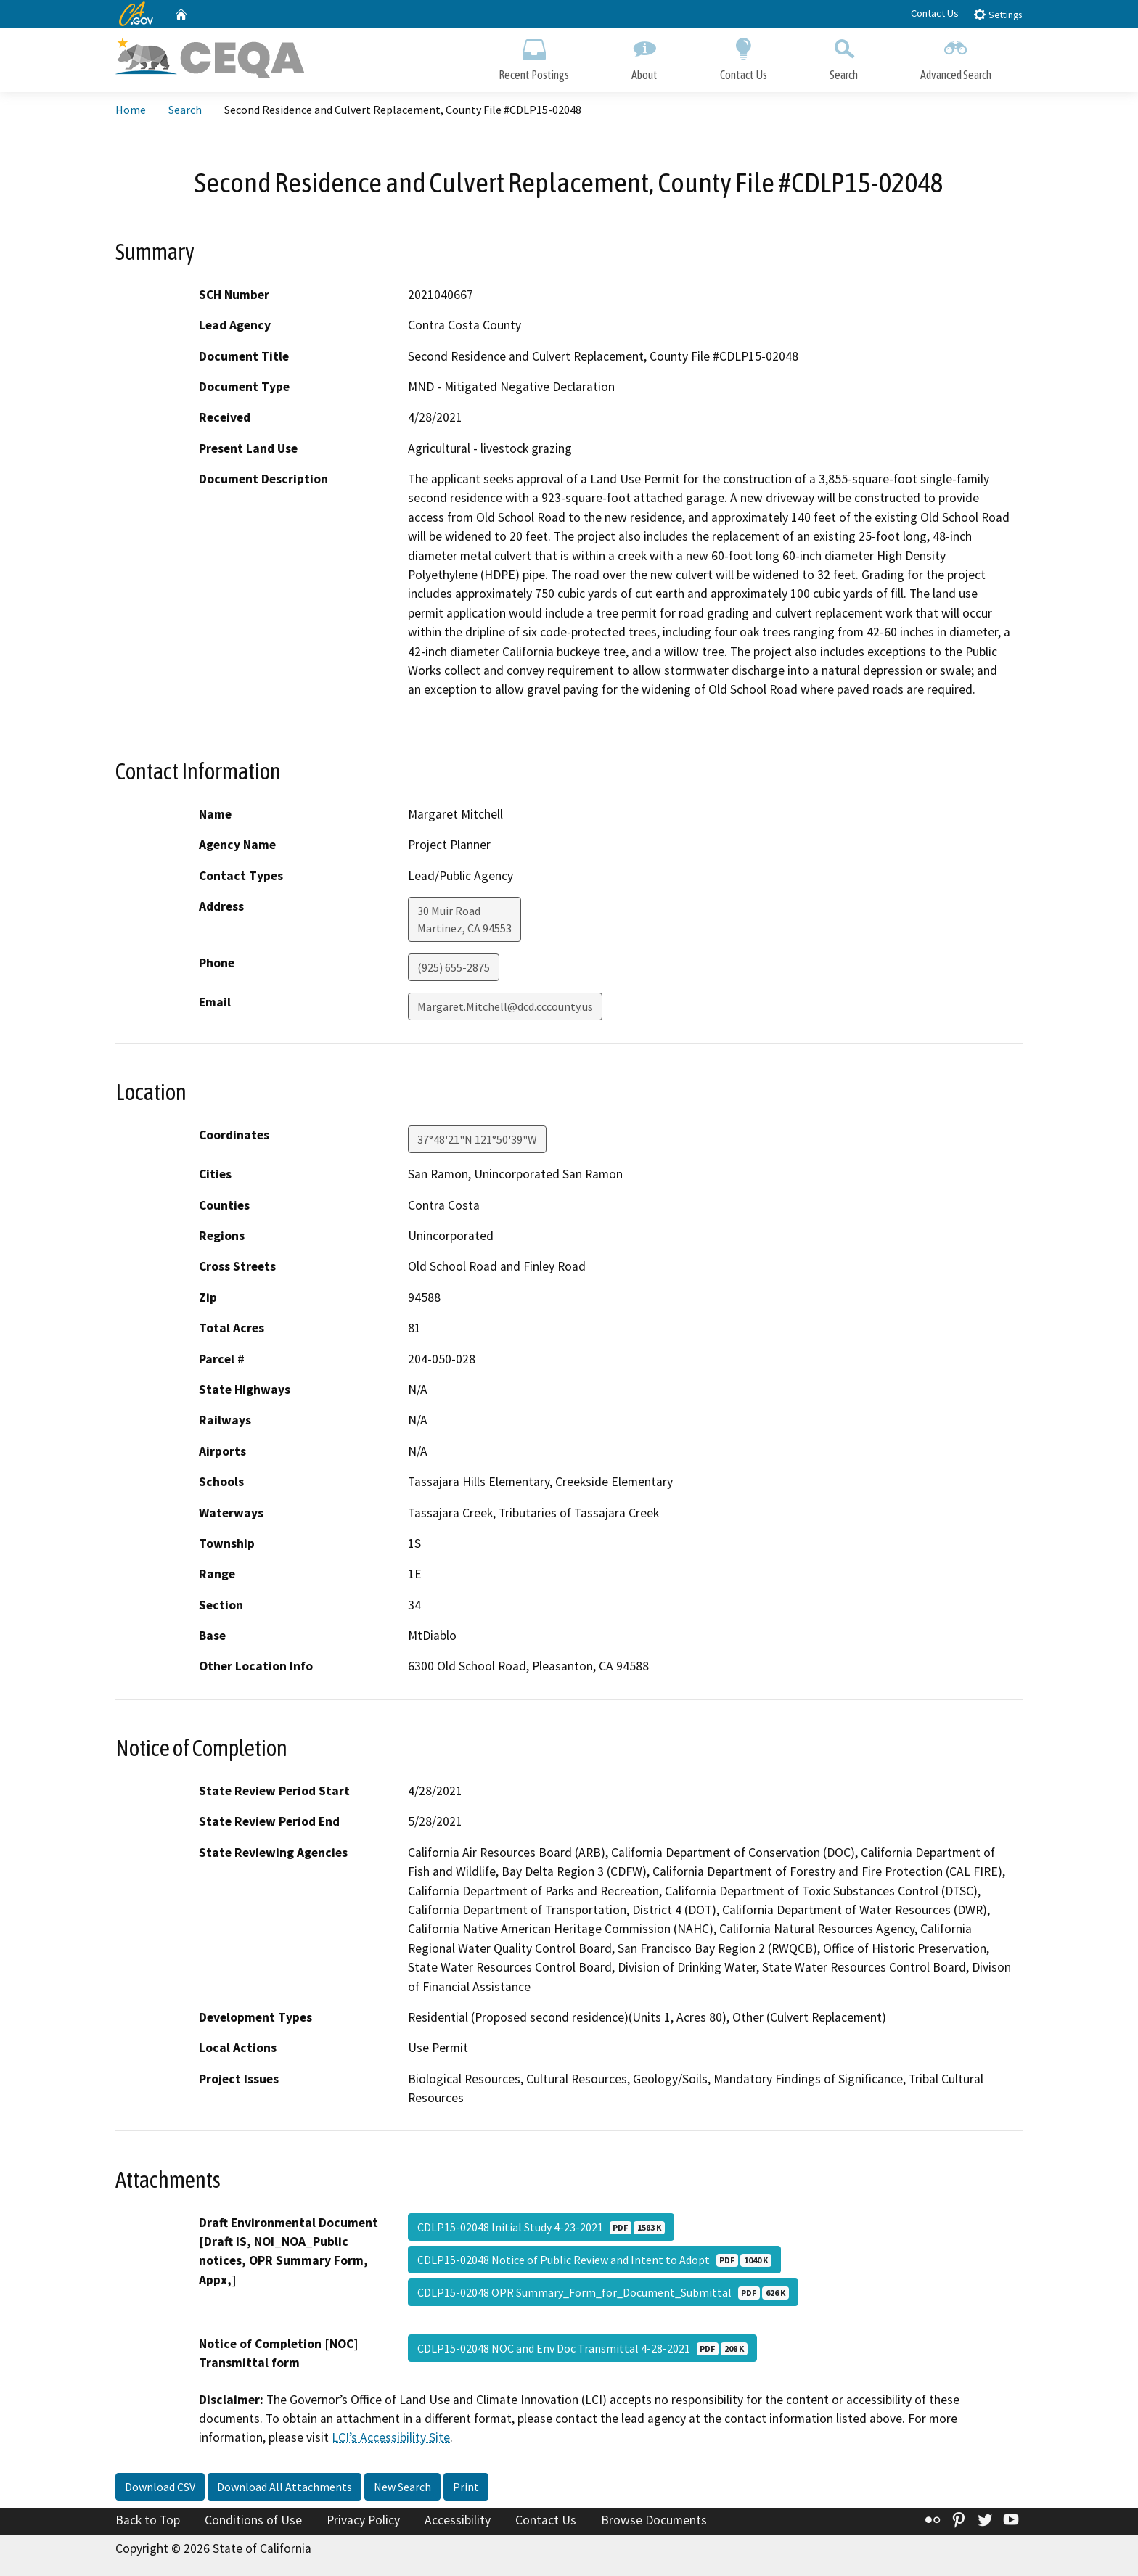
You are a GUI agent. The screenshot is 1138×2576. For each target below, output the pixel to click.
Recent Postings (534, 56)
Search (843, 56)
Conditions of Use (253, 2520)
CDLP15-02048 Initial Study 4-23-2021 (541, 2227)
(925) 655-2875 (453, 967)
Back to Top (147, 2520)
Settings (997, 14)
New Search (402, 2486)
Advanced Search (956, 56)
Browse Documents (654, 2520)
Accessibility (458, 2520)
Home (130, 109)
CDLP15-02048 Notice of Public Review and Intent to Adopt (594, 2259)
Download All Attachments (284, 2486)
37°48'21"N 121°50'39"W (477, 1139)
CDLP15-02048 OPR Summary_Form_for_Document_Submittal (603, 2292)
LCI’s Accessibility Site (391, 2437)
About (644, 56)
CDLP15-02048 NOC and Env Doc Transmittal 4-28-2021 (582, 2348)
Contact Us (935, 13)
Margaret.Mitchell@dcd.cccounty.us (505, 1006)
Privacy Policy (363, 2520)
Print (466, 2486)
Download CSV (160, 2486)
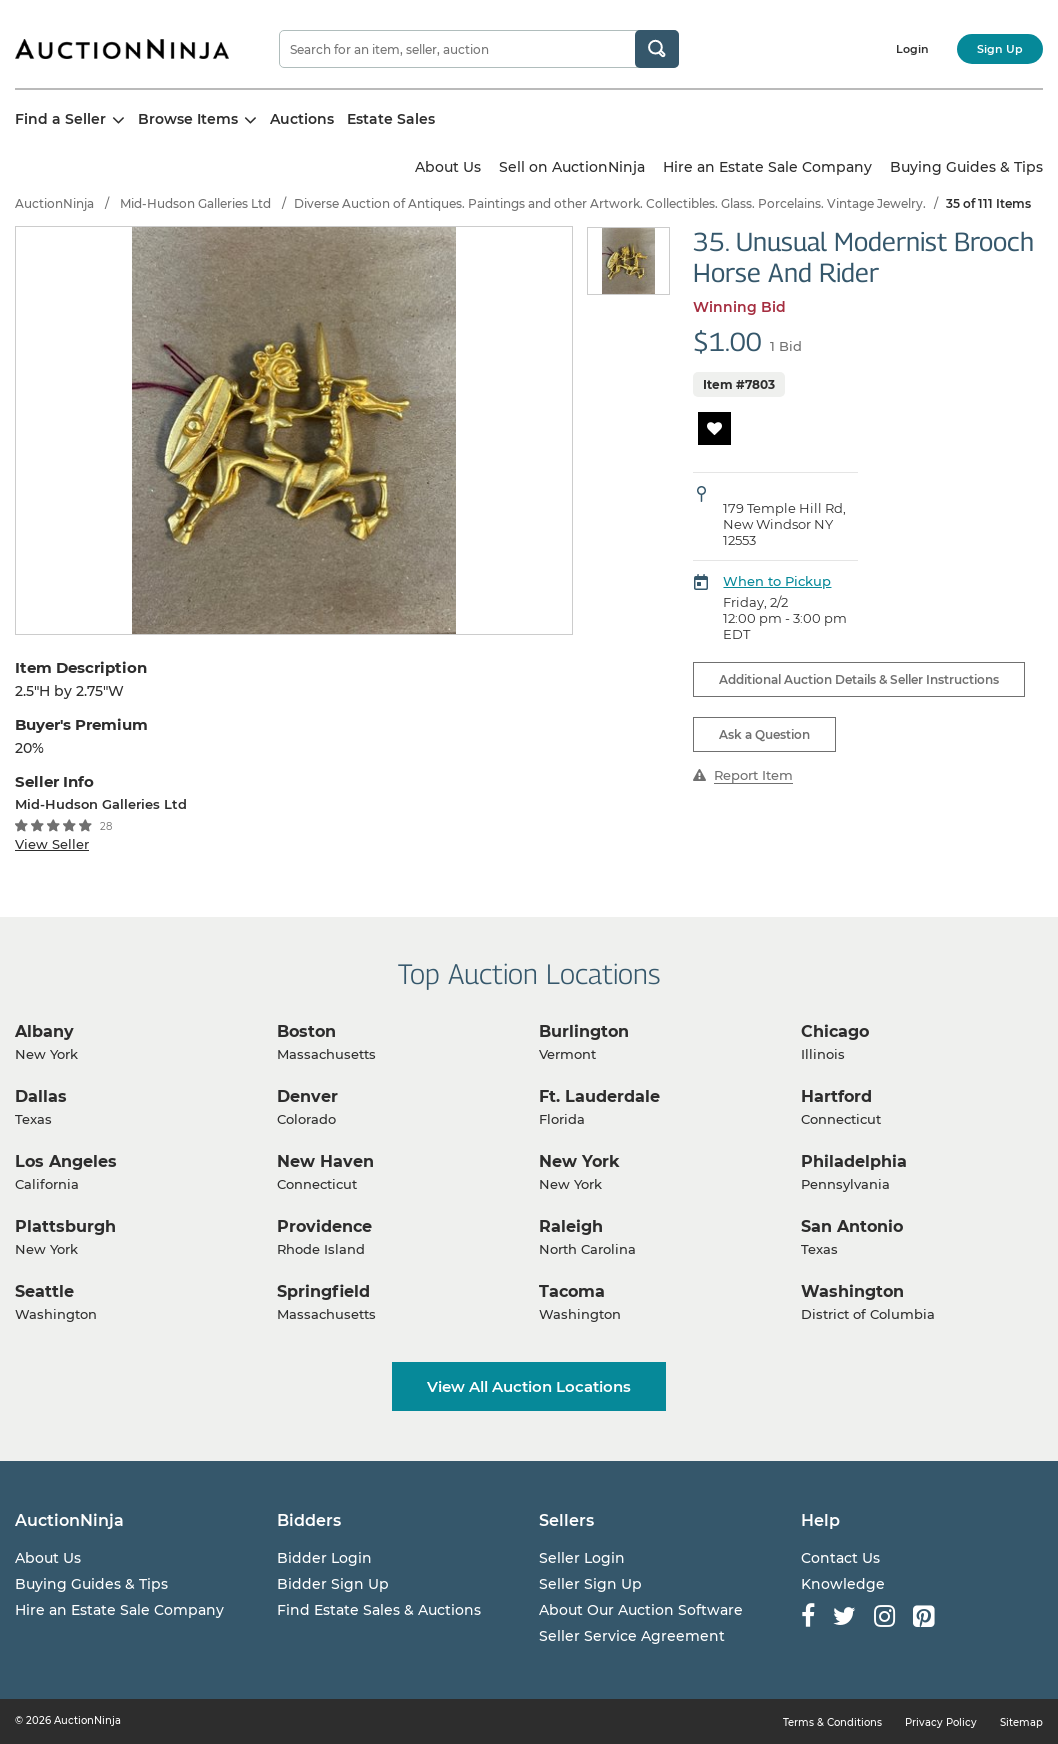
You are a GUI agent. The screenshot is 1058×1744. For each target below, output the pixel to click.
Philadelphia (854, 1161)
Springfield (323, 1291)
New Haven (325, 1161)
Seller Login (582, 1558)
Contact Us (840, 1558)
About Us (448, 167)
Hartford (836, 1096)
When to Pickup (777, 581)
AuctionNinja (54, 203)
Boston (306, 1031)
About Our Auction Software (641, 1610)
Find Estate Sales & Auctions (379, 1610)
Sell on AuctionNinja (572, 167)
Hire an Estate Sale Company (767, 167)
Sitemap (1021, 1722)
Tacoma (572, 1291)
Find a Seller (70, 119)
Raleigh (571, 1226)
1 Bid (786, 346)
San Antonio (852, 1226)
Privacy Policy (941, 1722)
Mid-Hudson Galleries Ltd (195, 203)
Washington (852, 1291)
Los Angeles (66, 1161)
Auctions (302, 119)
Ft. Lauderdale (599, 1096)
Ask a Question (764, 734)
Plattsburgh (65, 1226)
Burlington (584, 1031)
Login (912, 49)
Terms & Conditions (832, 1722)
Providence (324, 1226)
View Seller (52, 844)
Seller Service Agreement (632, 1636)
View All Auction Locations (529, 1386)
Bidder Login (324, 1558)
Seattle (44, 1291)
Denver (307, 1096)
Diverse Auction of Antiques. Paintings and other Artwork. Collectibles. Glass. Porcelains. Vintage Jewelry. (610, 203)
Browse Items (197, 119)
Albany (44, 1031)
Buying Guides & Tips (966, 167)
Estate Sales (391, 119)
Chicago (835, 1031)
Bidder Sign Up (333, 1584)
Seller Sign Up (590, 1584)
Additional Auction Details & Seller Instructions (859, 679)
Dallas (41, 1096)
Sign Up (1000, 49)
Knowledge (843, 1584)
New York (579, 1161)
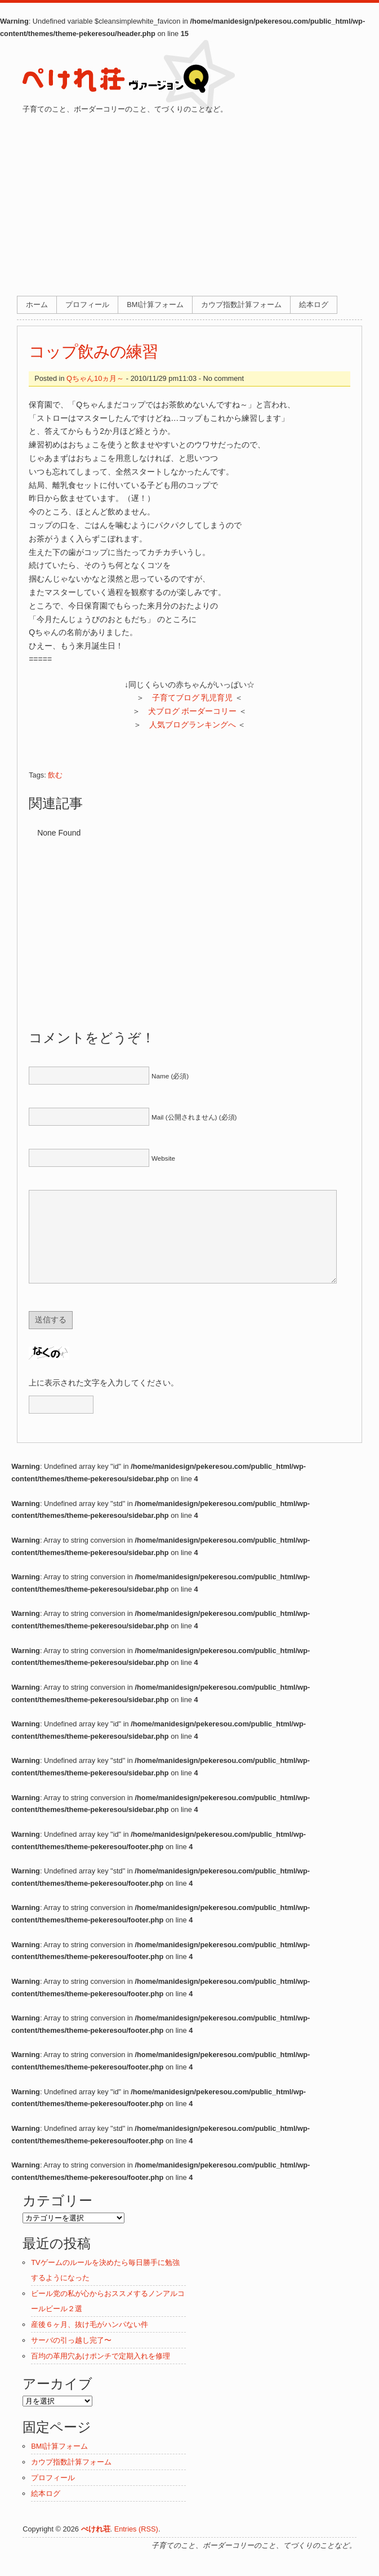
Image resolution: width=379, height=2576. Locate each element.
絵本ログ (313, 304)
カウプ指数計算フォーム (241, 304)
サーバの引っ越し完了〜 (71, 2357)
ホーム (37, 304)
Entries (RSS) (136, 2546)
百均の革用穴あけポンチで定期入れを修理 (100, 2373)
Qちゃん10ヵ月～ (95, 378)
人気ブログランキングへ (192, 724)
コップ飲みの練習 (93, 352)
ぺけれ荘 (95, 2546)
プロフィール (87, 304)
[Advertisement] (189, 200)
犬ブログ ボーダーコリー (192, 711)
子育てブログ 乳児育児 (192, 697)
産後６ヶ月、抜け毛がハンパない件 (89, 2341)
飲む (55, 775)
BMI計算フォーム (155, 304)
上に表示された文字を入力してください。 (104, 1399)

_What is required_.
Please report every line in the entries above that holds the string "below".

_Result of this exercise_.
You are a GUI agent. The screenshot is 1138×2576. For each target below, output the pixel to click.
You are a GUI agent. The screenshot is 1058×1744. For each target below, output the pixel to click.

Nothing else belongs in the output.